Tuttavia, per mancanza di fondi, i lavori iniziarono solo nel 1568 sotto la supervisione di Francesco Borgia, allora Generale della Compagnia. Il cardinale Alessandro Farnese, nipote di Papa Paolo III, costituì un fondo per la costruzione. I progetti iniziali, disegnati da Nanni di Baccio Bigio e successivamente rielaborati da Michelangelo e Vignola, prevedevano una grande navata e un altare centrale per la celebrazione dell'eucaristia.
Sviluppi e Consacrazione
Dal 1568 al 1573, Vignola guidò i lavori, che alla sua morte passarono a Giacomo Della Porta, il quale ridisegnò la facciata e progettò la cupola. La chiesa fu consacrata il 25 novembre 1584 e divenne un modello per numerosi edifici di culto gesuiti nel mondo, come la Chiesa del Gesù a Manila. Dal 2002, un intervento di illuminazione ha valorizzato la chiesa, rendendola un punto di riferimento anche notturno.
Descrizione
La chiesa del Gesù presenta una pianta longitudinale con una navata unica, affiancata da cappelle laterali, un presbiterio, e una cupola sull'incrocio del transetto. Questo progetto favorisce la meditazione individuale e la predicazione. La cupola, disegnata da Della Porta, è ottagonale, e la facciata è divisa in due livelli da paraste e volute, con un timpano triangolare.
Pittura
L'affresco centrale della volta della navata, "Trionfo del nome di Gesù" di Giovan Battista Gaulli, detto il Baciccio, è dotato di un effetto prospettico straordinario.
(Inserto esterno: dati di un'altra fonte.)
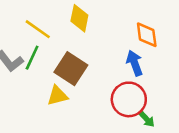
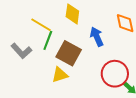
green line: (32, 58) -> (48, 40), moved
blue arrow: (135, 63) -> (97, 37), moved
Un punto della navata, contrassegnato con il monogramma "IHS", indica il luogo di osservazione ottimale per lo spettatore. Il Baciccio è autore anche dell'affresco della cupola. Giovanni Andrea Carlone ha contribuito con la "Gloria di San Francesco Saverio" nella cupola della cappella dedicata al santo.
Scultura
L'altare maggiore, opera di Antonio Sarti del 1843, presenta una pala raffigurante la Circoncisione di Gesù. L'altare di Sant'Ignazio di Loyola, realizzato da Andrea Pozzo, è riccamente decorato con materiali preziosi. Le spoglie del santo riposano in un'urna di bronzo dorato di Alessandro Algardi. Le cappelle laterali sono dedicate a vari santi gesuiti, con altari maestosi e decorazioni elaborate, inclusi bronzi dorati di Ciro Ferri.
Urna di Sant'Ignazio Loyola
La Cappella del Sacro Cuore
Inizialmente dedicata a San Francesco d'Assisi, la cappella fu trasformata nel 1920 in Cappella del Sacro Cuore, con l'ovale del Sacro Cuore di Gesù di Pompeo Batoni. La volta della cappella è ornata da affreschi di Baldassare Croce, raffiguranti i quattro Evangelisti e i Dottori della Chiesa.
Ciclo Iconografico Francescano
La chiesa ospita anche un ciclo iconografico dedicato a San Francesco d'Assisi, testimonianza del legame spirituale tra Ignazio di Loyola e il santo di Assisi. Questo ciclo riflette episodi della vita di San Francesco, realizzati da artisti fiamminghi come Paul Bril e Maarten Pepijn.